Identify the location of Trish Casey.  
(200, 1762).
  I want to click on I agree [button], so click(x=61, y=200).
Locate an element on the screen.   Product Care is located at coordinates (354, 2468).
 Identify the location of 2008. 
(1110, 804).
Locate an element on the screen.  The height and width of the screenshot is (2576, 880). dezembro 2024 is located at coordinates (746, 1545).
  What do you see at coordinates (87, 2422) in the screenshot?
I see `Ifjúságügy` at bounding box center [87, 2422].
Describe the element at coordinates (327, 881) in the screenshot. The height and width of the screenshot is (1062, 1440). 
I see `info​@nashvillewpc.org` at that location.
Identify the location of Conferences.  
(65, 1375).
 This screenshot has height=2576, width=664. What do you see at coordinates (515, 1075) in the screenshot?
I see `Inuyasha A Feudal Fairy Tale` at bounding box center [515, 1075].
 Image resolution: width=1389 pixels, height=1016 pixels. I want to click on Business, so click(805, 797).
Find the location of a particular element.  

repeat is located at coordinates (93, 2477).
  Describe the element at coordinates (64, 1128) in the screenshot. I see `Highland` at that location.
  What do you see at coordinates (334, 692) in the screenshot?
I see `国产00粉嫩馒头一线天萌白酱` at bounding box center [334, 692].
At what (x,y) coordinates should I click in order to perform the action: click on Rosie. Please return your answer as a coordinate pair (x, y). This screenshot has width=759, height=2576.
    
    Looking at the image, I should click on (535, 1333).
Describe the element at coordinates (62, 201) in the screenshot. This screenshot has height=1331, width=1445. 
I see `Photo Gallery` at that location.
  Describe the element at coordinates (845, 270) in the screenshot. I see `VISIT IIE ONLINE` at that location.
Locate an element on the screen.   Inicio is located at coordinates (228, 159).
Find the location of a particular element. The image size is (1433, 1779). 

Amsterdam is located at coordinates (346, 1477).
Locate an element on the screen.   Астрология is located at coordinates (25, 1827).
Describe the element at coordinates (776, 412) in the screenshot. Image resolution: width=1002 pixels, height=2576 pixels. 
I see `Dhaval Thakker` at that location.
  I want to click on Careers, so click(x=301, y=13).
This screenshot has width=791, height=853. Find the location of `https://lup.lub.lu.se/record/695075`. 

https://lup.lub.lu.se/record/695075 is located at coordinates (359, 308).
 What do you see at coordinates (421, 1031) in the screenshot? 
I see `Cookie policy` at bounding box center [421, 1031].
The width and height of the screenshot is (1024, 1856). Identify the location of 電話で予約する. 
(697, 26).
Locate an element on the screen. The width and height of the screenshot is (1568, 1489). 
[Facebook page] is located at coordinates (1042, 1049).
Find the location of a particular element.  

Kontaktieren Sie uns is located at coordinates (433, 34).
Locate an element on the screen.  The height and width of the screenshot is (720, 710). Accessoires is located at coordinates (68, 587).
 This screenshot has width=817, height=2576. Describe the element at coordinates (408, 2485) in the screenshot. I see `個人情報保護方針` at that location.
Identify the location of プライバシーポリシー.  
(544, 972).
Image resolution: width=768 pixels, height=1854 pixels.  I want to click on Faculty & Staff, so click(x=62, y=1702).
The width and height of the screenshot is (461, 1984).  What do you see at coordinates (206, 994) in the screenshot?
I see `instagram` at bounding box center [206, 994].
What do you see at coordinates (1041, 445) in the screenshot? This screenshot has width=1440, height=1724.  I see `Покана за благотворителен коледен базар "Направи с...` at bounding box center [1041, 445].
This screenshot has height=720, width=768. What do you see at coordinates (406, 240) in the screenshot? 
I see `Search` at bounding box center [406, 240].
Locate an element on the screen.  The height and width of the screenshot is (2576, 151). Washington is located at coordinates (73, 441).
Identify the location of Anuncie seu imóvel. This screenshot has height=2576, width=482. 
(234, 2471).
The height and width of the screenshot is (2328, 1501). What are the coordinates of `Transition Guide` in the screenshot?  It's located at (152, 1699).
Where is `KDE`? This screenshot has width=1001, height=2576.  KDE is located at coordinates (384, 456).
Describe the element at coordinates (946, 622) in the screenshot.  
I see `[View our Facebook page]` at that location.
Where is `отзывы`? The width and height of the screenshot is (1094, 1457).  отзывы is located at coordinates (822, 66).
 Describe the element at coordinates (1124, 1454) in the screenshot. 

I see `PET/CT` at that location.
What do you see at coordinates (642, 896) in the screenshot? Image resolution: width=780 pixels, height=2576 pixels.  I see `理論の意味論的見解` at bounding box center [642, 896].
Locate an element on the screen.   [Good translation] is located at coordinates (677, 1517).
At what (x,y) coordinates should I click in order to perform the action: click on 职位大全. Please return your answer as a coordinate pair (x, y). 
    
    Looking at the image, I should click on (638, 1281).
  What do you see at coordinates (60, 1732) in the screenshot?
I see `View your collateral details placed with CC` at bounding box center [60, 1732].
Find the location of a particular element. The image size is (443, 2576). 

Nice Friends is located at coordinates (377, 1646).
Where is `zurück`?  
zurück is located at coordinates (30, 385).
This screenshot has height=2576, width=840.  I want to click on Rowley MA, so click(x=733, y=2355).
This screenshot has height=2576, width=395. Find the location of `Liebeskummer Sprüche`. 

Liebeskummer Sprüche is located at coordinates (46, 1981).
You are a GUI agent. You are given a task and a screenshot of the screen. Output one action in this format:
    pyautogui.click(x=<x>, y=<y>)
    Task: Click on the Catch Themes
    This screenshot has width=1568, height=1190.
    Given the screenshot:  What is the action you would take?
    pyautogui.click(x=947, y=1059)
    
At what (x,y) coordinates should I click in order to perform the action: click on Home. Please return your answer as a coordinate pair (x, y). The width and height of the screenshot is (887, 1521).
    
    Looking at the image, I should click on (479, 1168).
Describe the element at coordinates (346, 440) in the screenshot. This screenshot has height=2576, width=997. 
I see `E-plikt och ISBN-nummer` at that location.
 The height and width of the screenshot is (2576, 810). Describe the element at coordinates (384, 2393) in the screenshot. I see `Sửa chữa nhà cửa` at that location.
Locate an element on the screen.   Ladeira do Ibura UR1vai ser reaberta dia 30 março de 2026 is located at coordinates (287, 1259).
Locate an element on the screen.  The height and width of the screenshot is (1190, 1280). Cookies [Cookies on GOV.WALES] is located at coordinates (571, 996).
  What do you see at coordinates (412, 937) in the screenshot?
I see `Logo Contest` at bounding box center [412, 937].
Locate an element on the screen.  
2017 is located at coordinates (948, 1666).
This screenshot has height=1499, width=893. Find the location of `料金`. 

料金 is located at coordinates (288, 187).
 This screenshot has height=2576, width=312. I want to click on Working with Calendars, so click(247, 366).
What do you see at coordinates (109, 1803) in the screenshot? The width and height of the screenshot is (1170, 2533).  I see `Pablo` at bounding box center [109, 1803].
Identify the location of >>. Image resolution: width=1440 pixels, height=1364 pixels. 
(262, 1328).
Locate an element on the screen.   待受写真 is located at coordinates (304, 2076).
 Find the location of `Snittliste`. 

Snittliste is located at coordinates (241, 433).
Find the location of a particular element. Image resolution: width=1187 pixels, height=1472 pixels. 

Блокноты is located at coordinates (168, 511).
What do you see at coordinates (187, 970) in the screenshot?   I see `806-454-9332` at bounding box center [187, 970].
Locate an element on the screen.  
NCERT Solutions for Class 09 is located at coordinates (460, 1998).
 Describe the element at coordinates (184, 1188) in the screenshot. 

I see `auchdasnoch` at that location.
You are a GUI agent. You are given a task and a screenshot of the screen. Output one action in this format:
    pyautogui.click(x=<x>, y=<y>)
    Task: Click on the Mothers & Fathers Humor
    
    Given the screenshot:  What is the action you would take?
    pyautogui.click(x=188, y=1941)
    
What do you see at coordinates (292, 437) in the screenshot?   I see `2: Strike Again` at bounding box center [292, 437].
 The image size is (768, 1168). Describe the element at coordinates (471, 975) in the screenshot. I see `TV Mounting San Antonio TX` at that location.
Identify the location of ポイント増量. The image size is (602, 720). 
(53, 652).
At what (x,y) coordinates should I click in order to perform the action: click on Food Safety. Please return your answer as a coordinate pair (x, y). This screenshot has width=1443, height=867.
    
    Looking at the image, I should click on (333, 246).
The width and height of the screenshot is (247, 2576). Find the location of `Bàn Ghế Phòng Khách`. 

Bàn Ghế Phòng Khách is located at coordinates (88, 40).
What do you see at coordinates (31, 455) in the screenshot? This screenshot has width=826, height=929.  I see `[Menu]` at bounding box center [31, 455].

WHAT IS BEING ASKED:
The required output is the exact sequence of lines from the one containing "has width=1443, height=867." through the end of the listing, both endpoints included.

ANSWER SECTION:
At what (x,y) coordinates should I click in order to perform the action: click on Food Safety. Please return your answer as a coordinate pair (x, y). This screenshot has width=1443, height=867.
    
    Looking at the image, I should click on (333, 246).
The width and height of the screenshot is (247, 2576). Find the location of `Bàn Ghế Phòng Khách`. 

Bàn Ghế Phòng Khách is located at coordinates (88, 40).
What do you see at coordinates (31, 455) in the screenshot? This screenshot has width=826, height=929.  I see `[Menu]` at bounding box center [31, 455].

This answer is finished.